Saved entries:
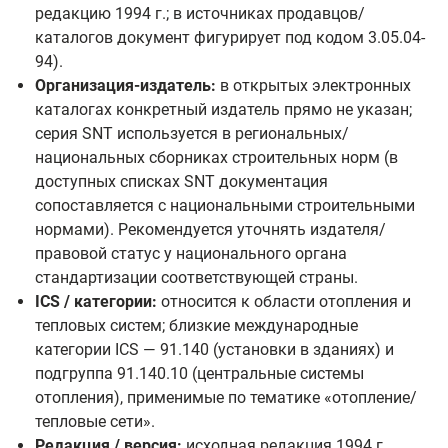
редакцию 1994 г.; в источниках продавцов/
каталогов документ фигурирует под кодом 3.05.04-
94).
Организация-издатель:
в открытых электронных
каталогах конкретный издатель прямо не указан;
серия SNT используется в региональных/
национальных сборниках строительных норм (в
доступных списках SNT документация
сопоставляется с национальными строительными
нормами). Рекомендуется уточнять издателя/
правовой статус у национального органа
стандартизации соответствующей страны.
ICS / категории:
относится к области отопления и
тепловых систем; близкие международные
категории ICS — 91.140 (установки в зданиях) и
подгруппа 91.140.10 (центральные системы
отопления), применимые по тематике «отопление/
тепловые сети».
Редакция / версия:
исходная редакция 1994 г.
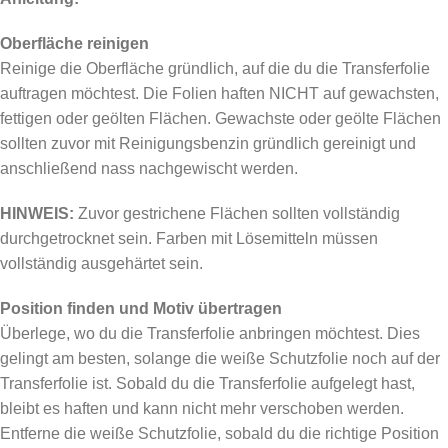
Oberfläche reinigen
Reinige die Oberfläche gründlich, auf die du die Transferfolie
auftragen möchtest. Die Folien haften NICHT auf gewachsten,
fettigen oder geölten Flächen. Gewachste oder geölte Flächen
sollten zuvor mit Reinigungsbenzin gründlich gereinigt und
anschließend nass nachgewischt werden.
HINWEIS:
Zuvor gestrichene Flächen sollten vollständig
durchgetrocknet sein. Farben mit Lösemitteln müssen
vollständig ausgehärtet sein.
Position finden und Motiv übertragen
Überlege, wo du die Transferfolie anbringen möchtest. Dies
gelingt am besten, solange die weiße Schutzfolie noch auf der
Transferfolie ist. Sobald du die Transferfolie aufgelegt hast,
bleibt es haften und kann nicht mehr verschoben werden.
Entferne die weiße Schutzfolie, sobald du die richtige Position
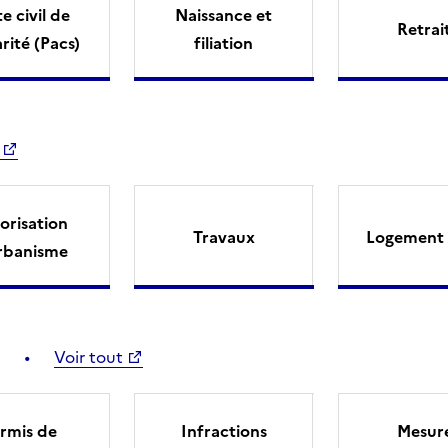
e civil de
Naissance et
Retrai
arité (Pacs)
filiation
orisation
Travaux
Logement 
rbanisme
Voir tout
rmis de
Infractions
Mesur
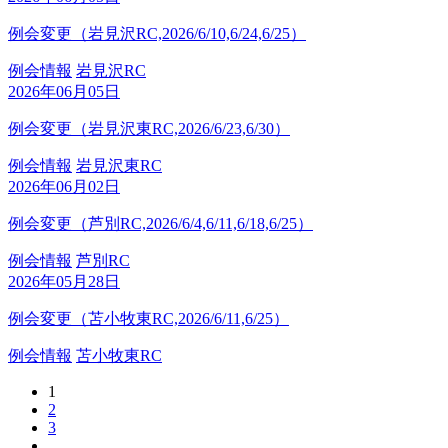
例会変更（岩見沢RC,2026/6/10,6/24,6/25）
例会情報
岩見沢RC
2026年06月05日
例会変更（岩見沢東RC,2026/6/23,6/30）
例会情報
岩見沢東RC
2026年06月02日
例会変更（芦別RC,2026/6/4,6/11,6/18,6/25）
例会情報
芦別RC
2026年05月28日
例会変更（苫小牧東RC,2026/6/11,6/25）
例会情報
苫小牧東RC
1
2
3
…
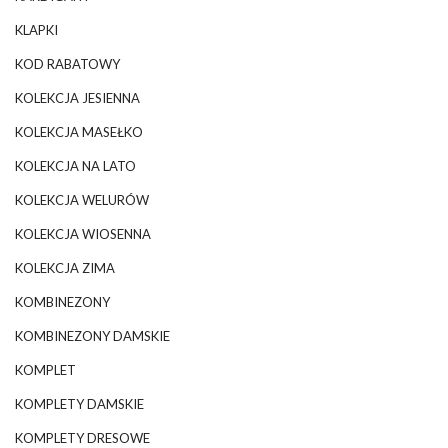
KLAPKI
KOD RABATOWY
KOLEKCJA JESIENNA
KOLEKCJA MASEŁKO
KOLEKCJA NA LATO
KOLEKCJA WELURÓW
KOLEKCJA WIOSENNA
KOLEKCJA ZIMA
KOMBINEZONY
KOMBINEZONY DAMSKIE
KOMPLET
KOMPLETY DAMSKIE
KOMPLETY DRESOWE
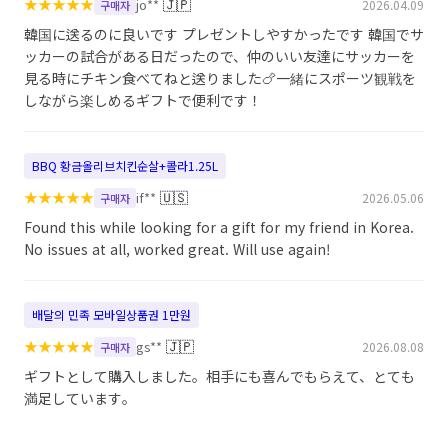
★
★
★
★
★
🇯🇵
jo**
2026.04.09
구매자
韓国に送るのに良いです プレゼントしやすかったです 韓国でサ
ッカーの試合がある日だったので、仲のいい友達にサッカーを
見る時にチキン食べてねと送りました🍗一緒にスポーツ観戦を
しながら楽しめるギフトで便利です！
BBQ 황금올리브치킨순살+콜라1.25L
★
★
★
★
★
🇺🇸
if**
2026.05.06
구매자
Found this while looking for a gift for my friend in Korea.
No issues at all, worked great. Will use again!
배달의 민족 모바일상품권 1만원
★
★
★
★
★
🇯🇵
gs**
2026.08.08
구매자
ギフトとして購入しました。相手にも喜んでもらえて、とても
満足しています。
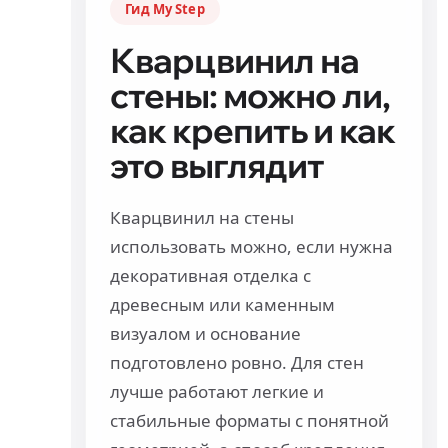
Гид My Step
Кварцвинил на
стены: можно ли,
как крепить и как
это выглядит
Кварцвинил на стены
использовать можно, если нужна
декоративная отделка с
древесным или каменным
визуалом и основание
подготовлено ровно. Для стен
лучше работают легкие и
стабильные форматы с понятной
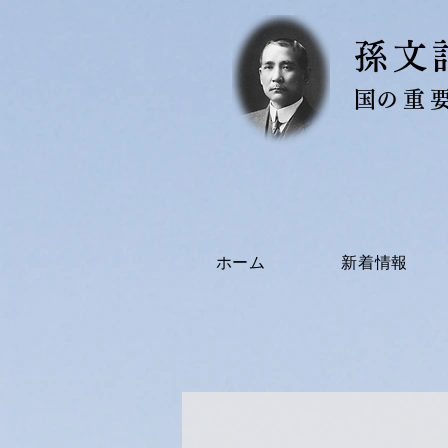
​孫
​国の重
ホーム
新着情報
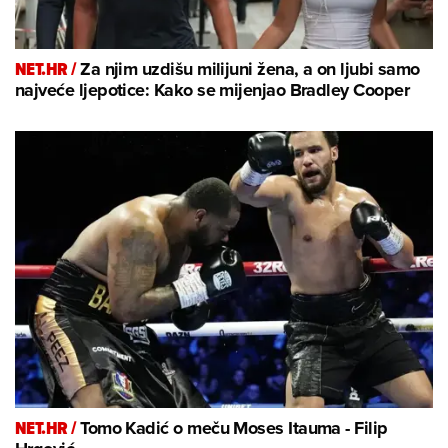
NET.HR /
Za njim uzdišu milijuni žena, a on ljubi samo
najveće ljepotice: Kako se mijenjao Bradley Cooper
NET.HR /
Tomo Kadić o meču Moses Itauma - Filip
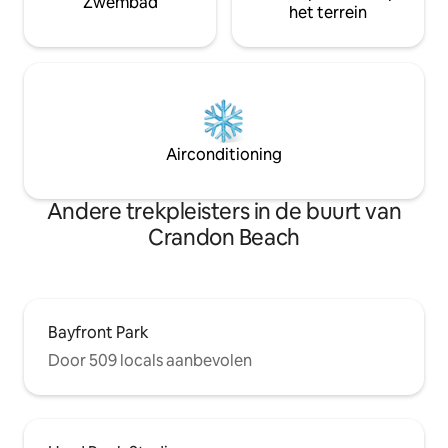
Zwembad
het terrein
Airconditioning
Andere trekpleisters in de buurt van
Crandon Beach
Bayfront Park
Door 509 locals aanbevolen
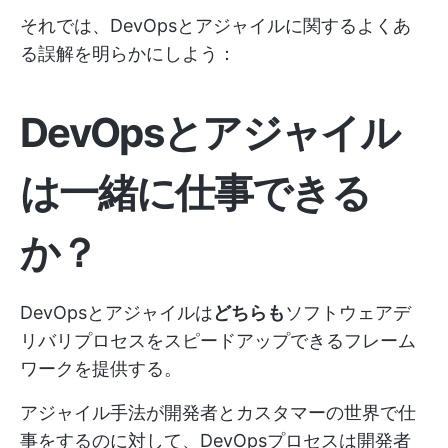
それでは、DevOpsとアジャイルに関するよくあ
る誤解を明らかにしよう：
DevOpsとアジャイル
は一緒に仕事できる
か？
DevOpsとアジャイルは
どちらも
ソフトウェアデ
リバリプロセスをスピードアップできるフレーム
ワークを提供する。
アジャイル手法が開発者とカスタマーの世界で仕
事をするのに対して、DevOpsプロセスは開発者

### Work item
Could you state how many lines in the entries contain the word "отопления"? Reply with nothing but the number.

### Solution
2